Notwithstanding, these companies have also received or in the process of getting USFDA, MHRA approvals to target the US and European companies, the sources pointed out.

According to Vimal Kumar, joint managing director, Shasun Chemicals, “CRAM is a new buzzword amongst the Indian pharma companies. There are at least 10 major pharma companies actively involved in CRAM business in a major way and more companies are expected to enter the fray soon.”

“India not only considered to be a low-cost manufacturing base, but also offers quality skill sets apart from maneuvering environmental issues. The CRAM business in India is growing between 25% and 30% annually and with more and more multinationals approaching India, we expect the same to grow around 40%,” Kumar said.
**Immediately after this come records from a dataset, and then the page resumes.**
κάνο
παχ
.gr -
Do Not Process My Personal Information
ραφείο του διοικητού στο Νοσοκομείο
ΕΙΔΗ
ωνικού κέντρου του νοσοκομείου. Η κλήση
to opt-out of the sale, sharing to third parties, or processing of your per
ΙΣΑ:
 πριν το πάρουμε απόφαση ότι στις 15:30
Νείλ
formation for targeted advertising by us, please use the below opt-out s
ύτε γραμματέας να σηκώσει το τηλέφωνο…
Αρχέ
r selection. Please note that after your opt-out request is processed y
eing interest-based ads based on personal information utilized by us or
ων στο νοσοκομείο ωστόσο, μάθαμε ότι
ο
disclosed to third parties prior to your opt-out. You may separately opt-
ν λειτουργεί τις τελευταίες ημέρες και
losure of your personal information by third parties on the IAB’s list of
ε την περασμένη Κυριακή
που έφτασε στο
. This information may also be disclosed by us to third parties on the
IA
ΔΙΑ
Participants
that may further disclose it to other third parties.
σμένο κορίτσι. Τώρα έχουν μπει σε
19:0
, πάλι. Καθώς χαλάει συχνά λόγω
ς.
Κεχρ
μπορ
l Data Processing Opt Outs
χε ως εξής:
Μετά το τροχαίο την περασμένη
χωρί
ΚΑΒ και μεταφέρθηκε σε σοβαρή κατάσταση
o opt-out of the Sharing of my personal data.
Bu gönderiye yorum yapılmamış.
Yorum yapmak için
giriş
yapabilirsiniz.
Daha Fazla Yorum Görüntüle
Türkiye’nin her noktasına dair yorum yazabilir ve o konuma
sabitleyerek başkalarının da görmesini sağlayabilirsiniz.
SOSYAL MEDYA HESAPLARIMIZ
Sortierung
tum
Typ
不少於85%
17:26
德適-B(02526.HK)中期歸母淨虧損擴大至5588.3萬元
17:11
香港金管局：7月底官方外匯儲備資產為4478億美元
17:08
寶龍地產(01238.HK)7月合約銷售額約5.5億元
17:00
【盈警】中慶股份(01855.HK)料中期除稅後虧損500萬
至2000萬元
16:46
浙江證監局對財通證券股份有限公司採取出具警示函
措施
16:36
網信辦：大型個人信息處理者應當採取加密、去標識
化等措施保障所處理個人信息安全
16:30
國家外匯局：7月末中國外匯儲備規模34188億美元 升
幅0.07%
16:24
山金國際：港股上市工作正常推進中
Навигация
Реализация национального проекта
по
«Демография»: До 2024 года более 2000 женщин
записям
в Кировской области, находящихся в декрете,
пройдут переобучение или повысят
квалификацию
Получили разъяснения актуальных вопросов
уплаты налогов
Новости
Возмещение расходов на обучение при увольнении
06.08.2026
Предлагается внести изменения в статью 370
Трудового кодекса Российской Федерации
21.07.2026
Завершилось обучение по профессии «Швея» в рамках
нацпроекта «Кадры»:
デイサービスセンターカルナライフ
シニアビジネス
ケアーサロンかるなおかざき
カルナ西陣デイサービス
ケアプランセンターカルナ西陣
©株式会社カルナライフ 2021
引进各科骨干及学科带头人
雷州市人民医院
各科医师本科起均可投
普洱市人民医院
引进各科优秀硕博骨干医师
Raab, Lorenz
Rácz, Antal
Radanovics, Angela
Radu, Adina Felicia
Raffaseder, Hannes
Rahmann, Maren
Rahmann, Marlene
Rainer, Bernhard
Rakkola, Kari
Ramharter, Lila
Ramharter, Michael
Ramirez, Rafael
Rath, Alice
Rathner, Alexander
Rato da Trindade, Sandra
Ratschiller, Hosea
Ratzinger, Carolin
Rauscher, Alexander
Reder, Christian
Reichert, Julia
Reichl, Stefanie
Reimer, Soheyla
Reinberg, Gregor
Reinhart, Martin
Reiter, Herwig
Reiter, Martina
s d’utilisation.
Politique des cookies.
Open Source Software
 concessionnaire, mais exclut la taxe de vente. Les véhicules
“India may attract one-tenth of the over $35 billion business in the next two to three years,” he added.

Shyam S Bhartia, chairman & managing director of Jubilant Organosys, opined that with India emerging as a cost competitive outsourcing base for global majors the industry hopes to garner such major deals in the future. With a strong intellectual knowledge base and proven capabilities to develop cost-efficient solutions Indian companies expect to play a major role in global CRAM business, he added.

It is estimated that close to $80 billion worth of drugs are expected to go off patent in the next two to three years thereby creating a major opportunity for the Indian companies to exploit, the sources pointed out.